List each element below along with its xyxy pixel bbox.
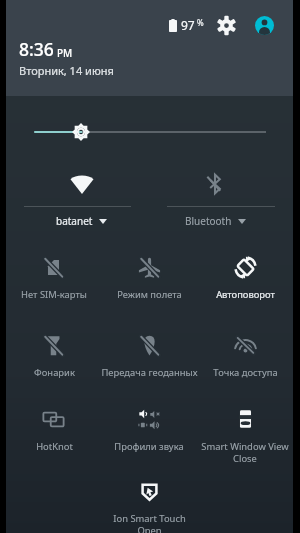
button[interactable]: User account bbox=[252, 13, 276, 37]
button[interactable]: Bluetooth bbox=[149, 162, 293, 256]
button[interactable]: Settings bbox=[214, 13, 238, 37]
staticText: Точка доступа bbox=[213, 366, 278, 379]
staticText: PM bbox=[57, 46, 73, 60]
button[interactable]: batanet bbox=[6, 162, 149, 256]
button[interactable]: Режим полета bbox=[101, 250, 197, 328]
button[interactable]: Передача геоданных bbox=[101, 328, 197, 402]
button[interactable]: Brightness bbox=[6, 96, 293, 170]
staticText: Нет SIM-карты bbox=[21, 288, 87, 301]
staticText: Режим полета bbox=[117, 288, 182, 301]
staticText: Bluetooth bbox=[185, 214, 232, 228]
staticText: 97 bbox=[181, 17, 195, 33]
button[interactable]: Нет SIM-карты bbox=[6, 250, 101, 328]
button[interactable]: Автоповорот bbox=[197, 250, 293, 328]
staticText: Ion Smart Touch Open bbox=[113, 512, 186, 533]
staticText: batanet bbox=[56, 214, 93, 228]
staticText: Профили звука bbox=[114, 440, 184, 453]
button[interactable]: Фонарик bbox=[6, 328, 101, 402]
staticText: Передача геоданных bbox=[101, 366, 198, 379]
staticText: Фонарик bbox=[34, 366, 75, 379]
button[interactable]: Профили звука bbox=[101, 402, 197, 474]
staticText: HotKnot bbox=[36, 440, 73, 453]
button[interactable]: Smart Window View Close bbox=[197, 402, 293, 474]
staticText: Smart Window View Close bbox=[201, 440, 289, 465]
staticText: 8:36 bbox=[19, 37, 54, 61]
staticText: Вторник, 14 июня bbox=[19, 63, 114, 78]
button[interactable]: Ion Smart Touch Open bbox=[101, 474, 197, 533]
button[interactable]: Точка доступа bbox=[197, 328, 293, 402]
staticText: Автоповорот bbox=[216, 288, 275, 301]
staticText: % bbox=[195, 17, 204, 28]
button[interactable]: HotKnot bbox=[6, 402, 101, 474]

================

Filter the records above down to the lines containing "полета".

button[interactable]: Режим полета bbox=[101, 250, 197, 328]
staticText: Режим полета bbox=[117, 288, 182, 301]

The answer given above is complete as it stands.